HSAd HS애드
- Founded: 2004 in South Korea
- Headquarters: Seoul, South Korea
- Key people: Jong-Ripp Kim, CEO
- Owner: LG Corporation
- Parent: G2R
- Website: HSAd

= HS Ad =

HS Ad is an advertising agency. It was established in 1984 as an affiliate of LG Group. HS Ad is engaged in all advertising communications, including creative concept development, creation of advertisements for four major media, brand marketing, media planning/buying, mobile and wireless advertising, and event and space design. In 2009, the company reorganized to newly create IMC Strategy Group, an organization for BP (BTL Planner), MP (Media Planner), and AP (Account Planner) to share and jointly address concepts and strategies for brands.

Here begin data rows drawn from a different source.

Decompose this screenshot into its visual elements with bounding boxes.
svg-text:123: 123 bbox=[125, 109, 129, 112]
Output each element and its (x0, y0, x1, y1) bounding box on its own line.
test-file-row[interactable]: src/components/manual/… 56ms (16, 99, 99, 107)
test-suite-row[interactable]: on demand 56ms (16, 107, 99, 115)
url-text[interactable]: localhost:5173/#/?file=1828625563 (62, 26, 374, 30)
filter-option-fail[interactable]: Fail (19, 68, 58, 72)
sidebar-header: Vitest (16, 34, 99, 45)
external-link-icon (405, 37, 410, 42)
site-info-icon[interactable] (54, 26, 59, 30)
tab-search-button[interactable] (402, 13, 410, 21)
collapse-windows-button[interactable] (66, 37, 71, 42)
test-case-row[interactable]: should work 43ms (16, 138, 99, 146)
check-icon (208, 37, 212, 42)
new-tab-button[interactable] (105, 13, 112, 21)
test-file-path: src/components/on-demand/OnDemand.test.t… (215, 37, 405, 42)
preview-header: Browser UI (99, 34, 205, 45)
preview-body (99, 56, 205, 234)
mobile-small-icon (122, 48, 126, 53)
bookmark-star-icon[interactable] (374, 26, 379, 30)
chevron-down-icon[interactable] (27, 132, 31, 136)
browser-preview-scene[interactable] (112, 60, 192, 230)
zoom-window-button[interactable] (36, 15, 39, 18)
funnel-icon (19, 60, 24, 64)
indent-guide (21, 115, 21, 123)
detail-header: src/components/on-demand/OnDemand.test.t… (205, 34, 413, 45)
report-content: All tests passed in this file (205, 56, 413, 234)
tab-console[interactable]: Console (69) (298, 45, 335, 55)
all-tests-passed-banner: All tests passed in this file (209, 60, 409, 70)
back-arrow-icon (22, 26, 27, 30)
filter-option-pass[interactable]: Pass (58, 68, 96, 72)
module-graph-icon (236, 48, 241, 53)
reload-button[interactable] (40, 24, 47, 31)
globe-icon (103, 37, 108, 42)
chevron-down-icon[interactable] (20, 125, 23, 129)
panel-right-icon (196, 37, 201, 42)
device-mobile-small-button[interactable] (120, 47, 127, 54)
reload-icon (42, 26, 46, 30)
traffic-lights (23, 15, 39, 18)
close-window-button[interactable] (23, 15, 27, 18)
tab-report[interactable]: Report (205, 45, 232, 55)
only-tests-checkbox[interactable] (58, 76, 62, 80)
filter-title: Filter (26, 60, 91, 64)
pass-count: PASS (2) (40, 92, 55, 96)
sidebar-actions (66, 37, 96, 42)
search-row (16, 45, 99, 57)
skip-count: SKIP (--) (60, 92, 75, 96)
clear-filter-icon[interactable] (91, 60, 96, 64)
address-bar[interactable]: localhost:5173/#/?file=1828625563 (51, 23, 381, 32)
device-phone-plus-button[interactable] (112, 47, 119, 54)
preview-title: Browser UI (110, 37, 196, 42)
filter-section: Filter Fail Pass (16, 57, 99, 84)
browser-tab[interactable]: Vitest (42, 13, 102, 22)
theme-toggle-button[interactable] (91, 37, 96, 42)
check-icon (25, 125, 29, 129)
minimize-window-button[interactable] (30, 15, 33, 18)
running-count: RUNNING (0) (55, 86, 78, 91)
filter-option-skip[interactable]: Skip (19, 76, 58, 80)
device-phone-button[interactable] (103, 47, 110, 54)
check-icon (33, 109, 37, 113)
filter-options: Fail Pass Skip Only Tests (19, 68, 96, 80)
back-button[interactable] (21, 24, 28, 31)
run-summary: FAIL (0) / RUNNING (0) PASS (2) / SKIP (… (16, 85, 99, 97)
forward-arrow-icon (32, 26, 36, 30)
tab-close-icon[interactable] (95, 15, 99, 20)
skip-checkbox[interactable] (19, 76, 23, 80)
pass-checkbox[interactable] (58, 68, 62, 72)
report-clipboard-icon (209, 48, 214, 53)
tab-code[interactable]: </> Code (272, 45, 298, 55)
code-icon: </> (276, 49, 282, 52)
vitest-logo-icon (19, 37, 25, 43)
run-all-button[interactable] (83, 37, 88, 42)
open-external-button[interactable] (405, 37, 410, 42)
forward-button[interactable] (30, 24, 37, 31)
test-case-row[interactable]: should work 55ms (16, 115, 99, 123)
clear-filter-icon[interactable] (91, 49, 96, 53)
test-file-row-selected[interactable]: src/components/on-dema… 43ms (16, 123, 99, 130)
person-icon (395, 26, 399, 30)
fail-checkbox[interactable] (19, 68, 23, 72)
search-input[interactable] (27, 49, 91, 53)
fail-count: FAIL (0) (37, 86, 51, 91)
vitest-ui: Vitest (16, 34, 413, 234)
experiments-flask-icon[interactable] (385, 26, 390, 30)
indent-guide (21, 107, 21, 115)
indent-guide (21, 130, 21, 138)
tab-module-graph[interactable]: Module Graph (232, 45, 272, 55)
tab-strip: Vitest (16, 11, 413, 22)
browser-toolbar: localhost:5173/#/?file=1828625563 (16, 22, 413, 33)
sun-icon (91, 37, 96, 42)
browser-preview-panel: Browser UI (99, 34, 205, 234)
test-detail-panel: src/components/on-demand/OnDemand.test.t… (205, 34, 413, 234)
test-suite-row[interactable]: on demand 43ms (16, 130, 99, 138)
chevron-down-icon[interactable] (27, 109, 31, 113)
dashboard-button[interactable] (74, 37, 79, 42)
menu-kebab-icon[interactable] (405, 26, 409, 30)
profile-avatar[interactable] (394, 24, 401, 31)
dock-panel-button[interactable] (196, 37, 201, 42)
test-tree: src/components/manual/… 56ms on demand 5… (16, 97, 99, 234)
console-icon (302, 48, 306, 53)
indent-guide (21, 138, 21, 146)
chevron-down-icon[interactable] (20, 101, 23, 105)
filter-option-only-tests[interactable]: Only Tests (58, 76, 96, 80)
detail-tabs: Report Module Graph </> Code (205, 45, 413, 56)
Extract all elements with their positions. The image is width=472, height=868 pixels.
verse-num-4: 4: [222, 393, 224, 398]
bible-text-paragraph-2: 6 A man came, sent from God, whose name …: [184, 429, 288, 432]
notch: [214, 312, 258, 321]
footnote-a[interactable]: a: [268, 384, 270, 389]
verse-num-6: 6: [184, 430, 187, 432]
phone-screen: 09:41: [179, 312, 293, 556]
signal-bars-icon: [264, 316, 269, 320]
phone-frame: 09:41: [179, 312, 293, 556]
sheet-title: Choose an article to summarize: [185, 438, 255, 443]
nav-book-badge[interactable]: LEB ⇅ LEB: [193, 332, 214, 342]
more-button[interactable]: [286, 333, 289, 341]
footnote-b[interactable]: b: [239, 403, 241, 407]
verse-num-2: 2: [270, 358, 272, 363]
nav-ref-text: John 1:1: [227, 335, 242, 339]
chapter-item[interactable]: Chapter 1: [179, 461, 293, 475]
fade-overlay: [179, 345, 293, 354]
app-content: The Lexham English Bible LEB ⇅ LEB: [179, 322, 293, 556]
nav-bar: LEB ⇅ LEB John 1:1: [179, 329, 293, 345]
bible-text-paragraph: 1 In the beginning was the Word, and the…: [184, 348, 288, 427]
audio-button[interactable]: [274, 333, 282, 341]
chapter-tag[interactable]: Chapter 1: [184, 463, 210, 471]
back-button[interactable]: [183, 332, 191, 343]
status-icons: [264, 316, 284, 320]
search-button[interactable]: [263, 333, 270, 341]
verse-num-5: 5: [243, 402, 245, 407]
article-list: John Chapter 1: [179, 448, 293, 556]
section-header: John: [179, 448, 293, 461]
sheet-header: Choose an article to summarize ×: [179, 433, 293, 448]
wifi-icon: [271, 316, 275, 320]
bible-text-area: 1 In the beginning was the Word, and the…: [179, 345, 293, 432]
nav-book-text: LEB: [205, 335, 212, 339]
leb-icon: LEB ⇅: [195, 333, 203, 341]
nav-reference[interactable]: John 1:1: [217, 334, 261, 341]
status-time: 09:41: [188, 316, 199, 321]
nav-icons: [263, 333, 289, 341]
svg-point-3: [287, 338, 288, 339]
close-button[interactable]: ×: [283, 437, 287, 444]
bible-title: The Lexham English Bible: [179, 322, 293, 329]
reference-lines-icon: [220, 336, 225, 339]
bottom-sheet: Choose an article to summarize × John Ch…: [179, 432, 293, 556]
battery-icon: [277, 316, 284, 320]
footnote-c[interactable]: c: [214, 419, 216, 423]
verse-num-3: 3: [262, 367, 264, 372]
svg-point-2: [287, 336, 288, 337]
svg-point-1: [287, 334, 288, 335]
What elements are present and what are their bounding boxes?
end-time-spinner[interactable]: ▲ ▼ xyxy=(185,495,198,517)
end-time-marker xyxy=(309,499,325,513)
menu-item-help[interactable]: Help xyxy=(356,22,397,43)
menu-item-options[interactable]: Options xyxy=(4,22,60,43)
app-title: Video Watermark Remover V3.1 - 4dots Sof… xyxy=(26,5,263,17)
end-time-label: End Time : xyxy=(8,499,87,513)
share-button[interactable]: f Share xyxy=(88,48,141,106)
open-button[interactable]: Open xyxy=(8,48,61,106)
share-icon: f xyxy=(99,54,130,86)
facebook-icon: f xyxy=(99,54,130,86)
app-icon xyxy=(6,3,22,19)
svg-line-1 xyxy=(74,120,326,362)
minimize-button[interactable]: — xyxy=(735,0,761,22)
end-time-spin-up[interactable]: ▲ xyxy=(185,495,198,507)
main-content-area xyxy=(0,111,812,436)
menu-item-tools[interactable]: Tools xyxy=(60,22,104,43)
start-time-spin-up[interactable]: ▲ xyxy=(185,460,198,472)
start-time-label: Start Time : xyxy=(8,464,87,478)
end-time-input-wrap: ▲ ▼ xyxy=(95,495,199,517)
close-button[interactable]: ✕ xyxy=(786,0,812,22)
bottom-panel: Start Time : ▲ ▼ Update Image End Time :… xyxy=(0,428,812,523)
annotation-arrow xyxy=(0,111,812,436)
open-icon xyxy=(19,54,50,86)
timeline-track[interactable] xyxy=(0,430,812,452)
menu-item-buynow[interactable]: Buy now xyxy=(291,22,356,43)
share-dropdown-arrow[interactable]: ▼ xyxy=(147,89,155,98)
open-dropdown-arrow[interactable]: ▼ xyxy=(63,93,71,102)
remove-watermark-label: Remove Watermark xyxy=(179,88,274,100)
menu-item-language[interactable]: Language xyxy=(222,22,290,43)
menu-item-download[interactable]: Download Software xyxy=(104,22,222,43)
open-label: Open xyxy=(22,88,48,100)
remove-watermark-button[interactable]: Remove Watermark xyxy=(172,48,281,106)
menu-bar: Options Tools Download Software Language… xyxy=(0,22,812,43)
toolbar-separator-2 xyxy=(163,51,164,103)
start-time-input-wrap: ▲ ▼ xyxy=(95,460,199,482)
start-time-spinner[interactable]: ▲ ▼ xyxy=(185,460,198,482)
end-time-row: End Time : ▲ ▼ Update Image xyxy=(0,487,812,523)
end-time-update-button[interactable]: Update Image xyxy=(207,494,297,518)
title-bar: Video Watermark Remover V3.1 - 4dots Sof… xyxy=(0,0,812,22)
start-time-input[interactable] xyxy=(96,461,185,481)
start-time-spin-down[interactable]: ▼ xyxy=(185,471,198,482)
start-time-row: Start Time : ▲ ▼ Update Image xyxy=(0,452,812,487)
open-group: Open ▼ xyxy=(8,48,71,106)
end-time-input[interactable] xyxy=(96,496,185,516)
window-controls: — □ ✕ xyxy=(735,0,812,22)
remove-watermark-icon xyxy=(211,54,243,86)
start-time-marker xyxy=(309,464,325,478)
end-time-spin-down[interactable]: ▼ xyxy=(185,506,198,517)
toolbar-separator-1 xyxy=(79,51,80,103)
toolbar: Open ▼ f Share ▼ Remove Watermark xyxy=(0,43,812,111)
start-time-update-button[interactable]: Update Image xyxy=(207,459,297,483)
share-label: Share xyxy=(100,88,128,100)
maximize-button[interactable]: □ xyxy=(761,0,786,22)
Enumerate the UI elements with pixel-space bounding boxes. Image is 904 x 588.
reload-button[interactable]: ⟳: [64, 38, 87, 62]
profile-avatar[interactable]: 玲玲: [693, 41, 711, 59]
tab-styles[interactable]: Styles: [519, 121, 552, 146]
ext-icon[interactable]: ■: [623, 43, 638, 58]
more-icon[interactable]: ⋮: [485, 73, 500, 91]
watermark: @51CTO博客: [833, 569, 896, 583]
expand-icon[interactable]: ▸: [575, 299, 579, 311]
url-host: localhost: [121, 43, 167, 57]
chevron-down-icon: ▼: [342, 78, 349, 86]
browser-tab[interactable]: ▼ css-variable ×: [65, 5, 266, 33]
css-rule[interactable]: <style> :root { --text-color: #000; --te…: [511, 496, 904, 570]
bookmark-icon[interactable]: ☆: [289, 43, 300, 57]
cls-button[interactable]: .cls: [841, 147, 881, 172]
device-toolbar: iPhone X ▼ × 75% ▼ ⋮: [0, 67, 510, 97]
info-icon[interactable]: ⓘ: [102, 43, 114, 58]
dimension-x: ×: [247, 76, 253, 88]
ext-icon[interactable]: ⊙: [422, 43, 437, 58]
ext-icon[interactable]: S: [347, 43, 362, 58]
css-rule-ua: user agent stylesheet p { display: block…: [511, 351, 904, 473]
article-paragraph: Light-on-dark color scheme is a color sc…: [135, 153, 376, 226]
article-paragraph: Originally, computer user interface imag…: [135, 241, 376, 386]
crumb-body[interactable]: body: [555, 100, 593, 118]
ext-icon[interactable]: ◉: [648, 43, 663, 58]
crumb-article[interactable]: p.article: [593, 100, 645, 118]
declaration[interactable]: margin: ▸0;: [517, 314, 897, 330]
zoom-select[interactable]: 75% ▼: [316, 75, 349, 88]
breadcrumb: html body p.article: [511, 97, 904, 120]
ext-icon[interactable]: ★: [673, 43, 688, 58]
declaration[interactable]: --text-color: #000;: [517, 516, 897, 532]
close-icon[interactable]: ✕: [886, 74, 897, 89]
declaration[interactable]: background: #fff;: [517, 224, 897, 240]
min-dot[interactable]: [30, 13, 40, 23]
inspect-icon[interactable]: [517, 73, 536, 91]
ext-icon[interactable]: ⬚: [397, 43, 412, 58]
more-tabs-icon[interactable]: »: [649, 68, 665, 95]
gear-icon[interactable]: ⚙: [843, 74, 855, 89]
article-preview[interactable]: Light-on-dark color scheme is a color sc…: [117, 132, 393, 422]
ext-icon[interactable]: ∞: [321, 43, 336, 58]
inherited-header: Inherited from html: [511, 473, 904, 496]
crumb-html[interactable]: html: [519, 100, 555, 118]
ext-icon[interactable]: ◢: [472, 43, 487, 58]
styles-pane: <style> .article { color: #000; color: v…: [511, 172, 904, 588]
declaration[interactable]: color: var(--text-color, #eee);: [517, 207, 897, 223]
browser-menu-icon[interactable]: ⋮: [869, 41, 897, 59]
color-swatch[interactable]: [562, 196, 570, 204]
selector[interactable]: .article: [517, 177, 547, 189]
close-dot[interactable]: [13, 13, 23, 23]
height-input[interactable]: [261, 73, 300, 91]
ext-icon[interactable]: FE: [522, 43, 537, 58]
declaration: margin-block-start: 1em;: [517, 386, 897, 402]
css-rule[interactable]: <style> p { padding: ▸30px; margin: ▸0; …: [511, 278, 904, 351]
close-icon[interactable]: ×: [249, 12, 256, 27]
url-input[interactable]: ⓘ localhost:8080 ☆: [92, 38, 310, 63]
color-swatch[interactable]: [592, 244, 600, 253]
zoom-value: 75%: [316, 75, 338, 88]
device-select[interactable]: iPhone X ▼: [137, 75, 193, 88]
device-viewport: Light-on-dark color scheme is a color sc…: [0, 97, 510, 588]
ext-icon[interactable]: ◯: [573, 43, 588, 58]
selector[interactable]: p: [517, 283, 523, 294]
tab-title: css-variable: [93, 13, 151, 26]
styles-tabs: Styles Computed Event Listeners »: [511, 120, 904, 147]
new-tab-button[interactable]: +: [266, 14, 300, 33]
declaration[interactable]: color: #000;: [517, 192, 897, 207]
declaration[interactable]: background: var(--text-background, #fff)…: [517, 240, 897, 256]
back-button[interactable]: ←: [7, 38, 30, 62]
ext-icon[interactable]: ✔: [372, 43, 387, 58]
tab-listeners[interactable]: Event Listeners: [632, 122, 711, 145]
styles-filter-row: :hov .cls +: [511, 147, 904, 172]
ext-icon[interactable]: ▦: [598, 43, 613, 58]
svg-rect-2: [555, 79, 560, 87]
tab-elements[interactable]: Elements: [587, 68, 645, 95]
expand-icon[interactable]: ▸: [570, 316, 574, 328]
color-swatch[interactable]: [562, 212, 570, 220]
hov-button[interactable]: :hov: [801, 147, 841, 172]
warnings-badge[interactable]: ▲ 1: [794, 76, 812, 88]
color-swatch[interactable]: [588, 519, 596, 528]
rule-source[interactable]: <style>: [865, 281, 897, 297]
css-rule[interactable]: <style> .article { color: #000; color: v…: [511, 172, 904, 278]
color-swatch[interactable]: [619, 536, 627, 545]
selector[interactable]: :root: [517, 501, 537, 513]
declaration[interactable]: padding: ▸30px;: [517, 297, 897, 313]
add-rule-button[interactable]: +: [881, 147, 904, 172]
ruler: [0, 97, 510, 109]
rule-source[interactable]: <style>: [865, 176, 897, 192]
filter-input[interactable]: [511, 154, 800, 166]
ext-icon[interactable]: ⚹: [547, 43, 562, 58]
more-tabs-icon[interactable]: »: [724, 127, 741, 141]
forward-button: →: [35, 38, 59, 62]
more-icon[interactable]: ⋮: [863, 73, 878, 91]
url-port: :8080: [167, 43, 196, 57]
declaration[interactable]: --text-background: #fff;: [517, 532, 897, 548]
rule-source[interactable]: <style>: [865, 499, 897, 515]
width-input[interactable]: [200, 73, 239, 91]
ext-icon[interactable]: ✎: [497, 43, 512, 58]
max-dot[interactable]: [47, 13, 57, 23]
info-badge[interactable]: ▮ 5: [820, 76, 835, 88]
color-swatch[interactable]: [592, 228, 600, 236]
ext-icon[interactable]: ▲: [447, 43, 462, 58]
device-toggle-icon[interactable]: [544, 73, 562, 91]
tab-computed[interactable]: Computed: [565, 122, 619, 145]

HS Ad has been publishing company newsletters since 1985 and holding the University Advertising Awards since 1988 to define advertising theories systematically, deliver information on advertising, and promote industry-academic collaboration. Its headquarters are located in Gongdeok-dong, Mapo-gu, Seoul, Korea.

==History==
In 2004, the company was divided into GIIR, which engages in investment and management consulting for its subsidiaries, and LG Ad, which engages in advertising. In April 2008, LG Ad was renamed HS Ad. To provide global services, HS Ad operates offices in New York, Los Angeles, Atlanta, Toronto, Kyiv, Sao Paulo, Beijing, Moscow, Bangkok, Tokyo, Istanbul, Frankfurt, Stockholm, Paris, Milan, Amsterdam, London, Dubai and New Delhi and has a creative boutique, Wisebell, as a subsidiary.